The Pearling Industry
The pearling industry was one of the main economic activities in Derby during the 19th and early 20th century. The town was a major port for the industry, with the pearl luggers bringing in their hauls of pearls from the surrounding waters. The pearling industry employed many local Indigenous people as well as migrants from Southeast Asia, particularly Indonesia and the Philippines.
The pearling industry was not without its challenges, including the risk of divers being attacked by sharks or suffering from the bends. In 1906, the industry was also impacted by a cyclone that destroyed many of the pearling luggers and caused significant damage to the town.
The Coming of Railways
In the early 20th century, the government of Western Australia began to invest in the construction of railways to connect the Kimberley region with the rest of the state. The first line reached Derby in 1885, heralding a new era of economic growth for the town. The railways enabled the transportation of goods and resources to and from the area, including cattle, gold, and other minerals.
The railway also played a key role in the evacuation of civilians from the Kimberley during World War II. In 1942, Japanese forces invaded nearby Broome and began to bomb the town and its airfield. Civilians were evacuated by train to safer areas in the south of the state.
The Boab Prison Tree
One of the most famous landmarks in Derby is the Boab Prison Tree. This tree is estimated to be around 1,500 years old and has a tragic history. It is believed that Indigenous people were once held in the tree as a form of imprisonment by European settlers. The tree still bears the scars of the chains and bolts that were used to secure prisoners.
The Boab Prison Tree is a powerful reminder of the injustices that Indigenous people suffered during the colonial period in Australia. The tree has become a symbol of resistance and resilience, and visitors to Derby can learn more about its history at the nearby boab prison tree museum.
In recent years, Derby has seen significant development in the areas of tourism and agriculture. The town is home to a number of tourist attractions, including the Horizontal Falls, which are caused by the tidal movement of water through two narrow gorges.

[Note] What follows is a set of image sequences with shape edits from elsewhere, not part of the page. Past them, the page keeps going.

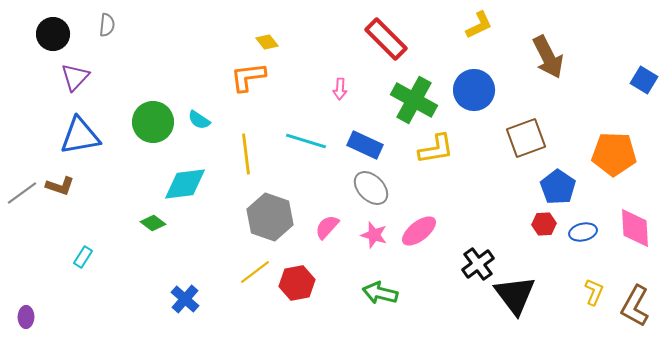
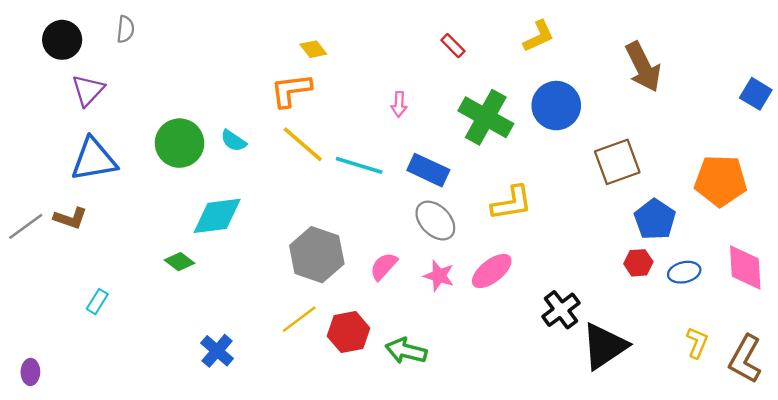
yellow L-shape: (479, 25) -> (539, 36), moved
red rectangle: (386, 39) -> (453, 46), size x0.5
yellow L-shape: (436, 149) -> (512, 203), moved
yellow line: (246, 154) -> (303, 144), moved, turned -42
green arrow: (380, 293) -> (406, 351), moved
black triangle: (515, 295) -> (604, 346), turned 33

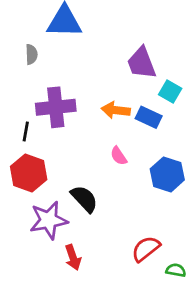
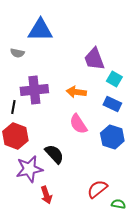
gray semicircle: (31, 54) -> (17, 53), turned 104
blue rectangle: (149, 117) -> (112, 104), moved
pink semicircle: (119, 156) -> (78, 124), size x1.5

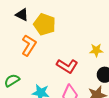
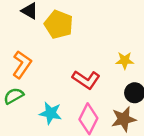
orange L-shape: (29, 45) -> (22, 64), moved

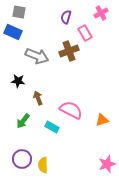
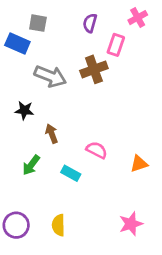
gray square: (19, 12) -> (38, 23), moved
pink rectangle: (85, 33) -> (116, 45), turned 49
pink semicircle: (71, 110) -> (97, 150), size x0.7
purple circle: (22, 159) -> (16, 225), moved
pink star: (107, 164) -> (131, 224), moved

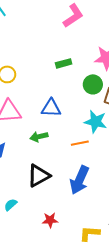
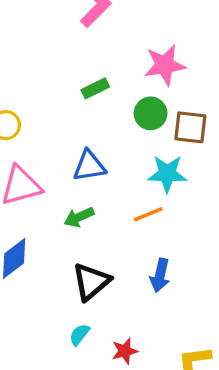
blue arrow: (79, 180) -> (160, 275), size x0.7
cyan semicircle: (11, 205) -> (79, 335), moved

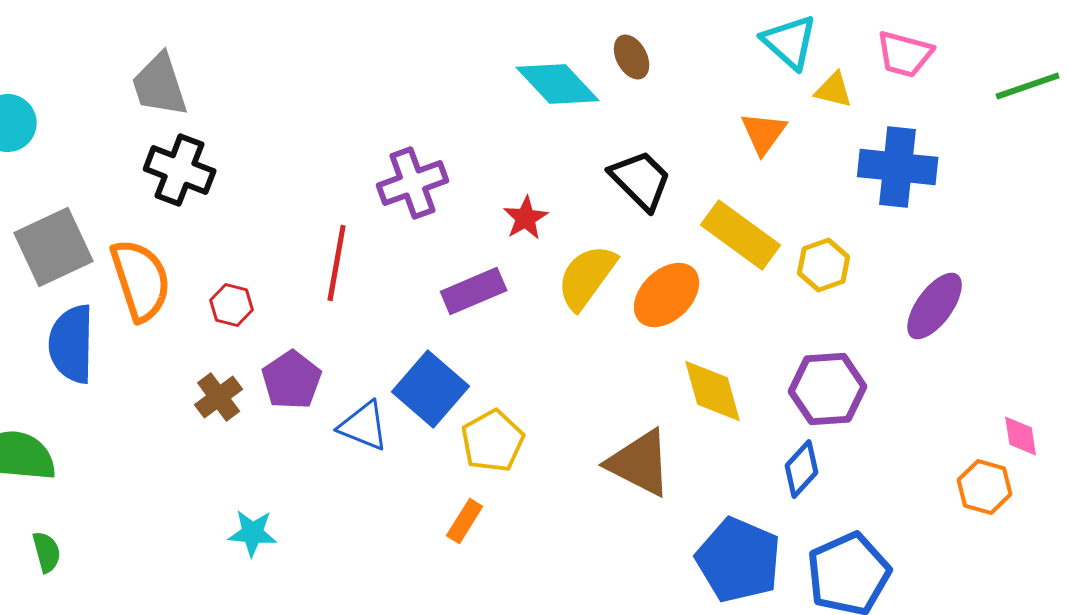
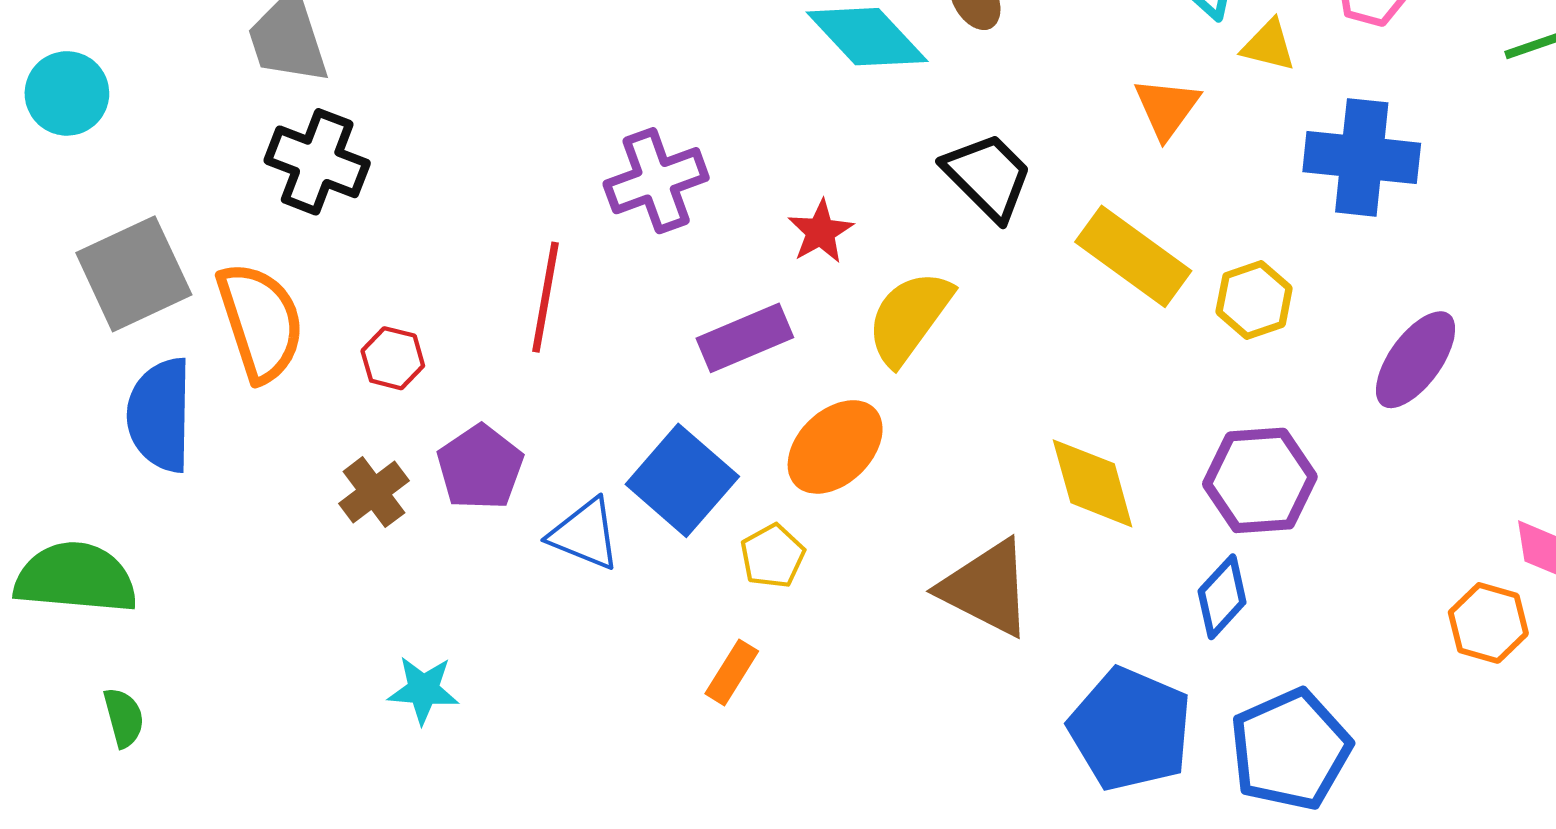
orange ellipse: (667, 295) -> (835, 447), moved
yellow pentagon: (493, 441) -> (773, 556), size x0.7

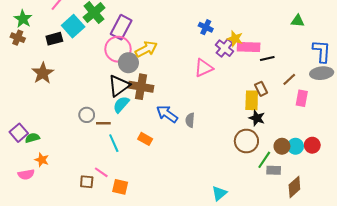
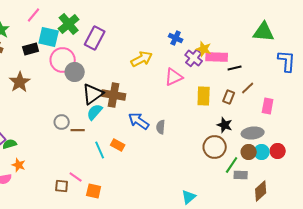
green triangle: (298, 21) -> (264, 32), size x1.6
cyan square: (73, 26) -> (49, 37), turned -35
pink circle: (118, 49) -> (63, 60), moved
yellow arrow: (146, 49) -> (142, 59), moved
gray circle: (128, 63) -> (75, 72), moved
gray ellipse: (322, 73) -> (253, 133), moved
brown line: (289, 79) -> (248, 88), moved
brown rectangle: (261, 89) -> (229, 97), turned 48
yellow rectangle: (252, 100) -> (204, 96), moved
cyan line: (114, 143) -> (100, 150), moved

The town also has a thriving agricultural sector, with cattle and mangoes being two of the main products.
Despite these developments, Derby remains a town that is deeply connected to its history and culture. The town has a strong Indigenous population, and cultural tourism is an increasingly important part of its economy.
"Derby is a town with a rich and complex history. It has been shaped by the pearling industry, the railways, and the colonial period, and it continues to evolve and grow in response to the changing economic and social landscape of Western Australia."